Dreieich - Alles deutet darauf hin, dass es in der nächsten Saison in der Regionalliga Südwest zum Derby zwischen dem SC Hessen Dreieich und den Offenbacher Kickers kommt. Dem Spitzenreiter der Hessenliga ist der Aufstieg kaum noch zu nehmen, während der OFC weiter von der 3. Liga träumen muss. Von Frank Mahn 

Der SC Hessen muss sich indes gewaltig strecken, um die Anforderungen des Fußballverbands zu erfüllen.
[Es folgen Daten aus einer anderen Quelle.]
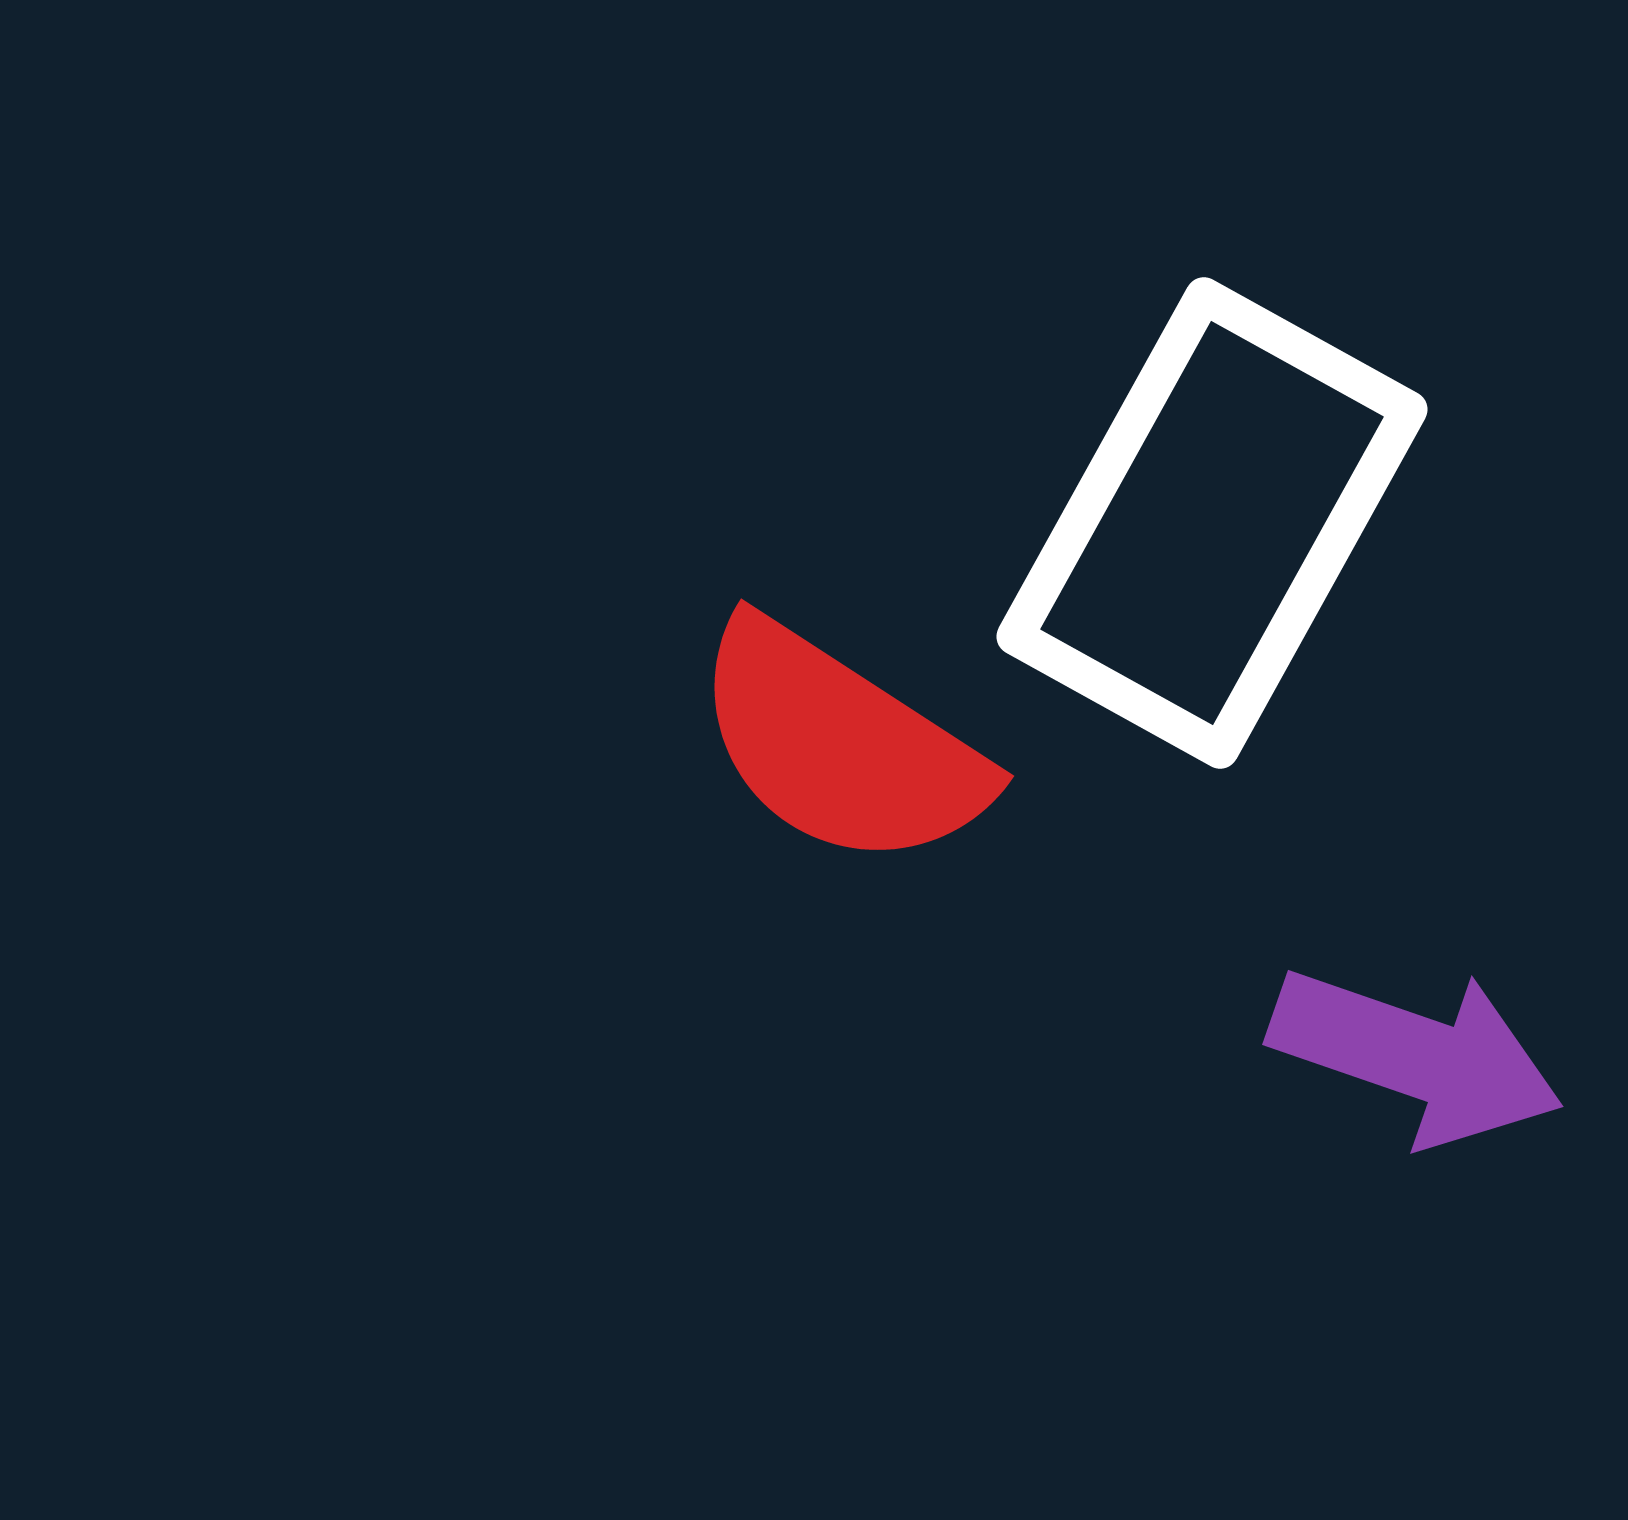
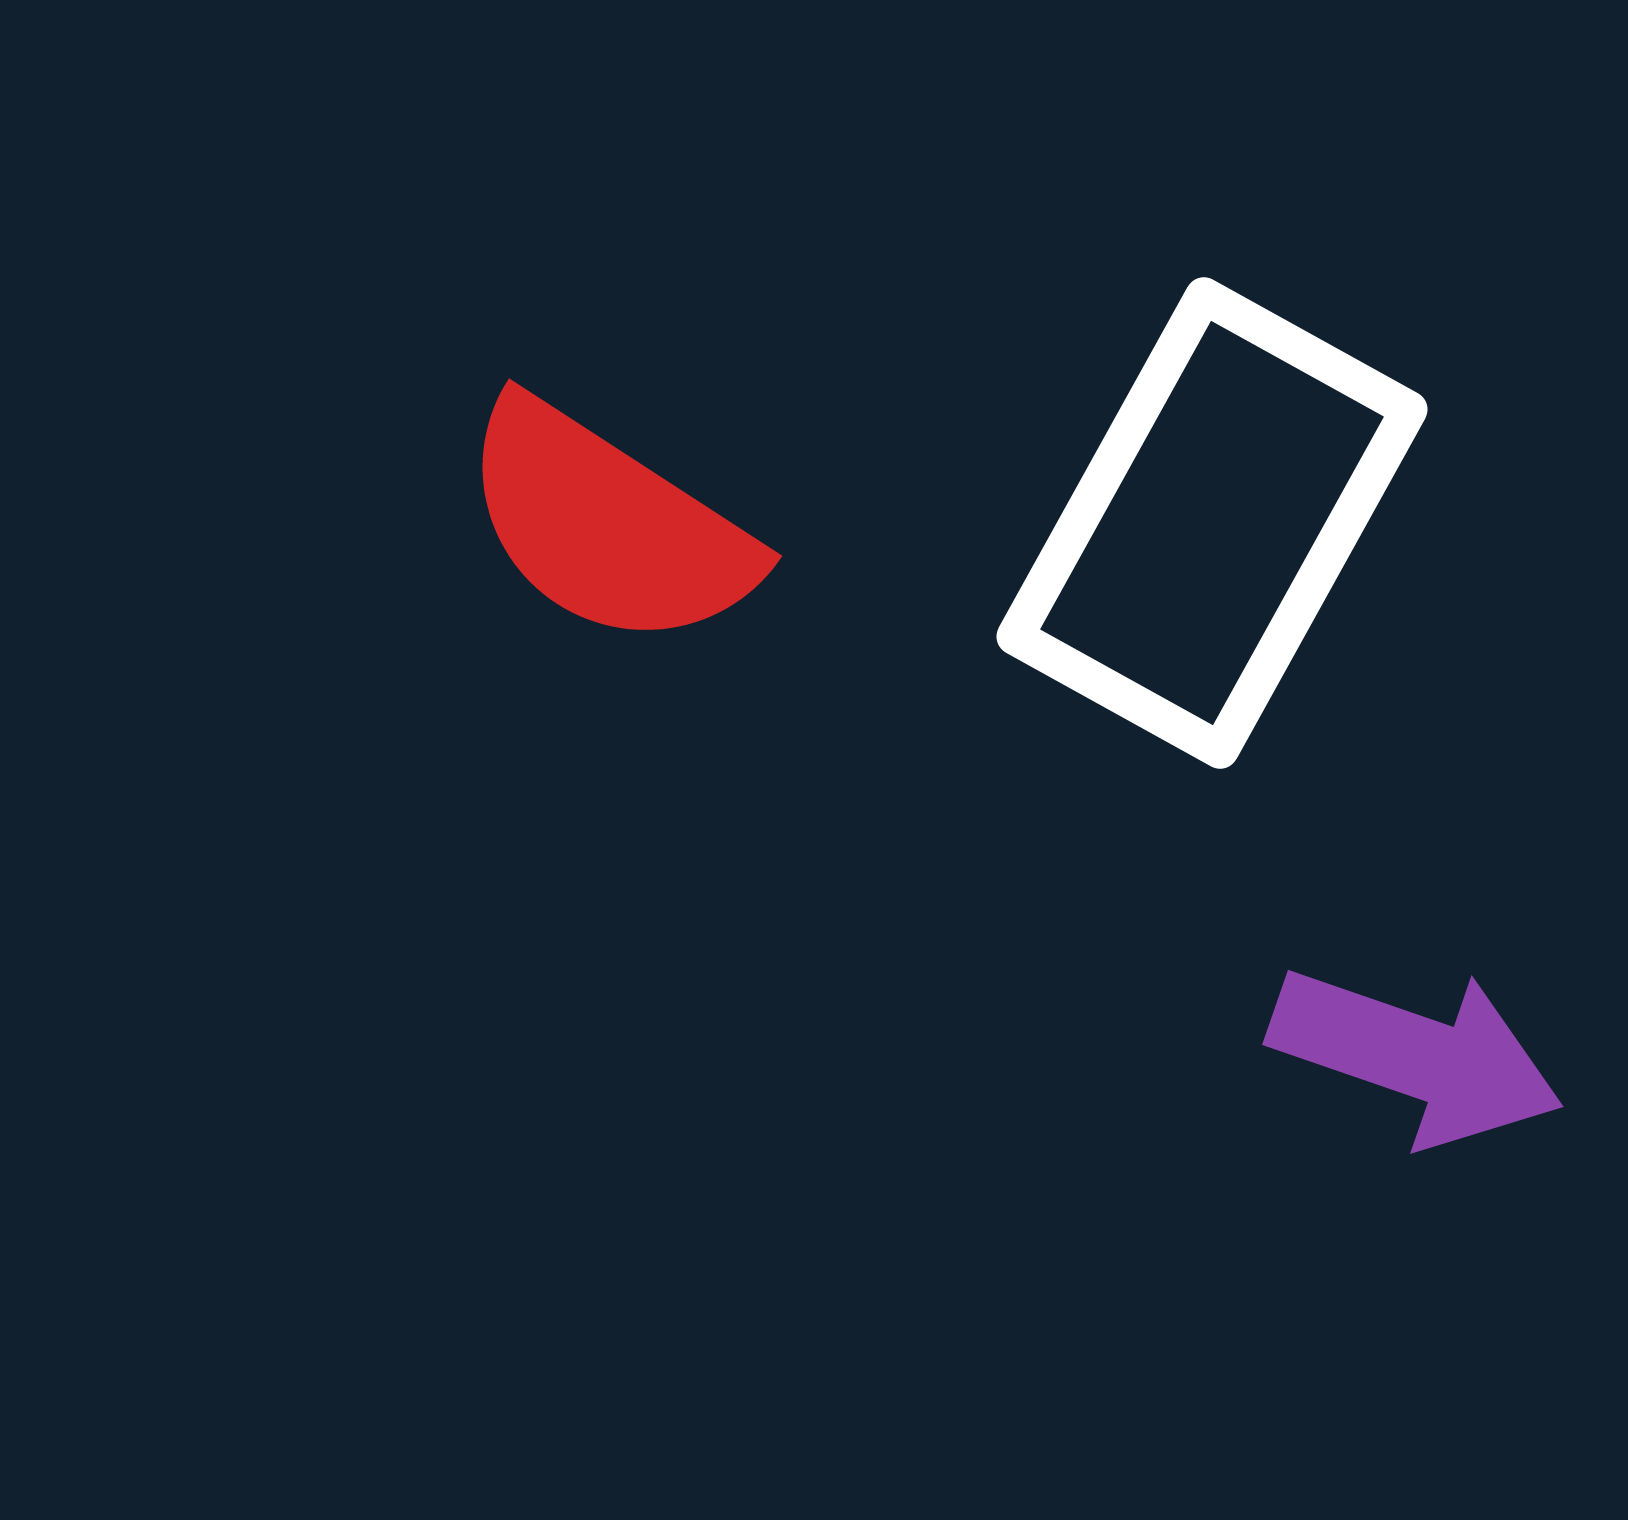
red semicircle: moved 232 px left, 220 px up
Nur etwas mehr als drei Monate bleiben der Dreieich Sportstätten Betriebs- und Marketing GmbH (DSBM), um den Hahn-Air-Sportpark in der Lettkaut fit für die 4. Liga zu machen. Die Runde in der Regionalliga soll am ersten August-Wochenende beginnen, bis dahin wartet eine Menge Arbeit auf die Verantwortlichen um Geschäftsführer Sascha Schnobrich.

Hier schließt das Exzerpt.